Once you find the line with "armazenamento em nuvem." in the data below, transcribe exactly each line from there to the line with "公司地址：115 台北市南港區忠孝東路六段295號", inclusive, and nothing else. Drop the pictures.

__________________________________________________

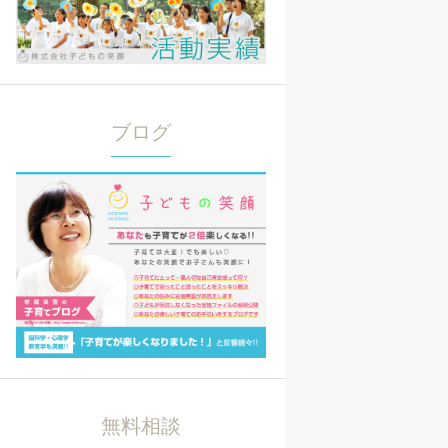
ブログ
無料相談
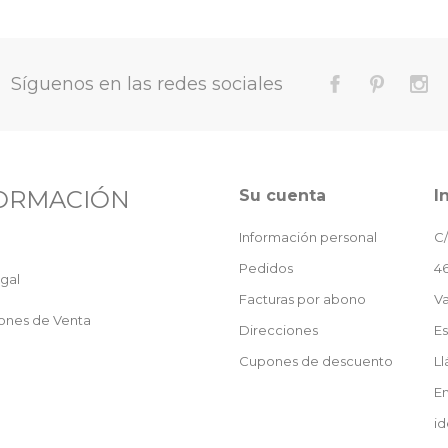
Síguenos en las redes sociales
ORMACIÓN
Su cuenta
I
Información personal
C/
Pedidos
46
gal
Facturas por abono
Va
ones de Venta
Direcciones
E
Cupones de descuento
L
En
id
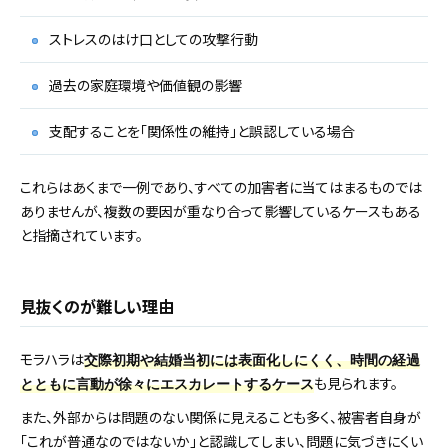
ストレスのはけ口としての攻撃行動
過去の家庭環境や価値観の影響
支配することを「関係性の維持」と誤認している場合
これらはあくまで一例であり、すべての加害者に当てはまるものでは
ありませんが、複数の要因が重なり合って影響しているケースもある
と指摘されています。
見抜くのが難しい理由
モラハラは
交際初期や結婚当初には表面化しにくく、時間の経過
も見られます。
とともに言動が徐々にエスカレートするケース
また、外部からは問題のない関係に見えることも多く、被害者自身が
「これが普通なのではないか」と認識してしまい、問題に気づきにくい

__________________________________________________

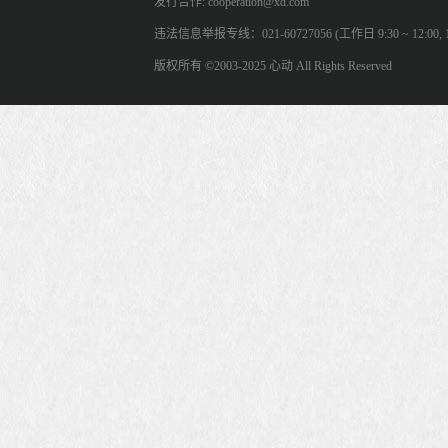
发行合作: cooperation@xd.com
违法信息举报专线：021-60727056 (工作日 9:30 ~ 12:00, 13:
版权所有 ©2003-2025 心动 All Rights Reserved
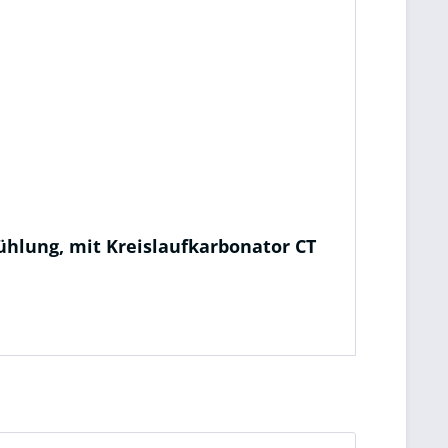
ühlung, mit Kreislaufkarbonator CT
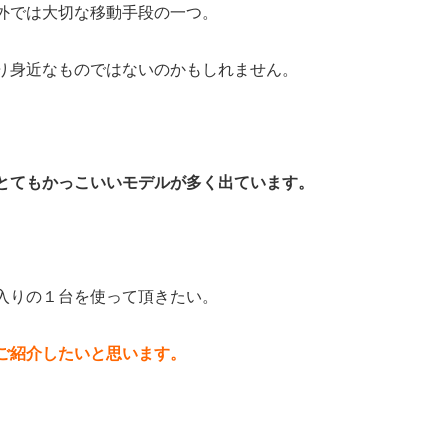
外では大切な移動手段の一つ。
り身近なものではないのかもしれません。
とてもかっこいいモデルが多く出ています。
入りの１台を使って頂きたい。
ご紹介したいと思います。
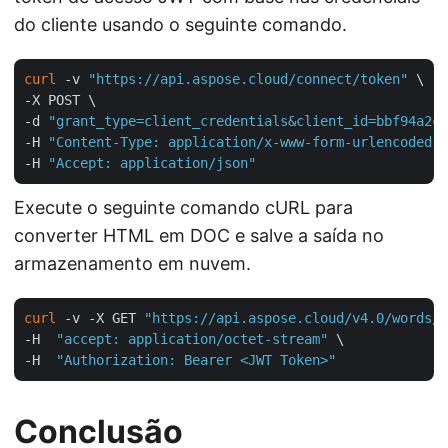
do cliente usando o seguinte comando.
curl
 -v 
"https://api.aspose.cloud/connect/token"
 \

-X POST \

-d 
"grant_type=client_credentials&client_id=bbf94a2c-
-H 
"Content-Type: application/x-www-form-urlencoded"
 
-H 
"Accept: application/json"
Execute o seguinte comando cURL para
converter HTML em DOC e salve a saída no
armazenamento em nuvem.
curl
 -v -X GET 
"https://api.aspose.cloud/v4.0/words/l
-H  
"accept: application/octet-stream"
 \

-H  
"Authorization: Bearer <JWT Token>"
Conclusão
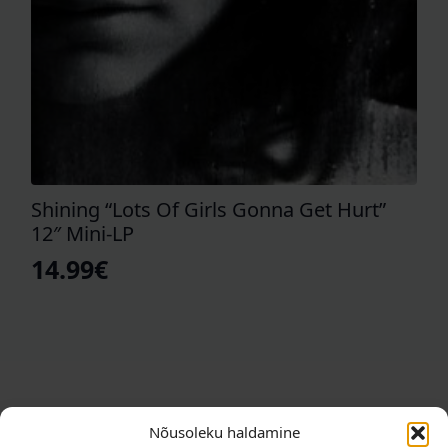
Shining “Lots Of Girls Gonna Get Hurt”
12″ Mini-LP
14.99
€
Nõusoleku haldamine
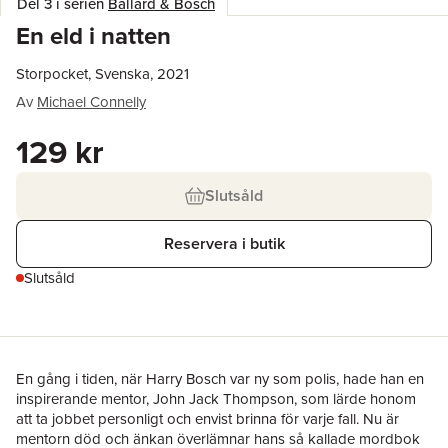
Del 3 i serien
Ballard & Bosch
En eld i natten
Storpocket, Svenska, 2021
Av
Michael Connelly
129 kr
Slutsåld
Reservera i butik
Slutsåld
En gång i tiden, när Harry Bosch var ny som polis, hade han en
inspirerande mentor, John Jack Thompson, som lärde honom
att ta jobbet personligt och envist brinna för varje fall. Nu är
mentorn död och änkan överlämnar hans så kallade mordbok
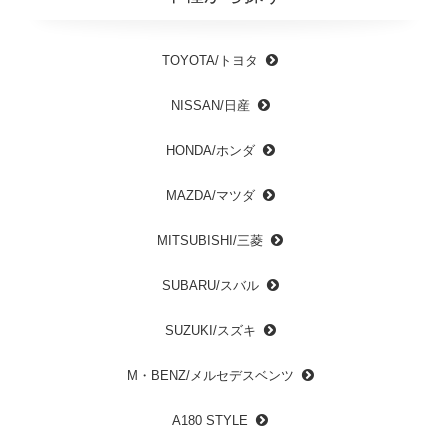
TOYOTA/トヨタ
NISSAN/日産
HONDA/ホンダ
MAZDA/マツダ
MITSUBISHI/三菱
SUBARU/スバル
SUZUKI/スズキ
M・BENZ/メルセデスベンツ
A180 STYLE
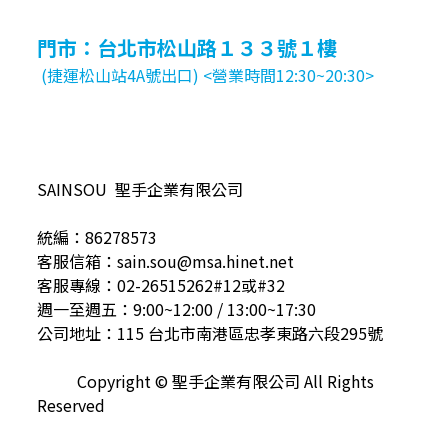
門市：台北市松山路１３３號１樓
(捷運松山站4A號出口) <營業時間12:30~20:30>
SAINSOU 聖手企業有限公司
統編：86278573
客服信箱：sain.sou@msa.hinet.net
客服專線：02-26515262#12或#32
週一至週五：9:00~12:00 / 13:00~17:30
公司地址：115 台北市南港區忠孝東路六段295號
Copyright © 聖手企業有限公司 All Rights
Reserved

__________________________________________________

Exercise output:
armazenamento em nuvem.
curl
 -v -X GET 
"https://api.aspose.cloud/v4.0/words/l
-H  
"accept: application/octet-stream"
 \

-H  
"Authorization: Bearer <JWT Token>"
Conclusão
Shining “Lots Of Girls Gonna Get Hurt”
12″ Mini-LP
14.99
€
Nõusoleku haldamine
Del 3 i serien
Ballard & Bosch
En eld i natten
Storpocket, Svenska, 2021
Av
Michael Connelly
129 kr
Slutsåld
Reservera i butik
Slutsåld
En gång i tiden, när Harry Bosch var ny som polis, hade han en
inspirerande mentor, John Jack Thompson, som lärde honom
att ta jobbet personligt och envist brinna för varje fall. Nu är
mentorn död och änkan överlämnar hans så kallade mordbok
TOYOTA/トヨタ
NISSAN/日産
HONDA/ホンダ
MAZDA/マツダ
MITSUBISHI/三菱
SUBARU/スバル
SUZUKI/スズキ
M・BENZ/メルセデスベンツ
A180 STYLE
門市：台北市松山路１３３號１樓
(捷運松山站4A號出口) <營業時間12:30~20:30>
SAINSOU 聖手企業有限公司
統編：86278573
客服信箱：sain.sou@msa.hinet.net
客服專線：02-26515262#12或#32
週一至週五：9:00~12:00 / 13:00~17:30
公司地址：115 台北市南港區忠孝東路六段295號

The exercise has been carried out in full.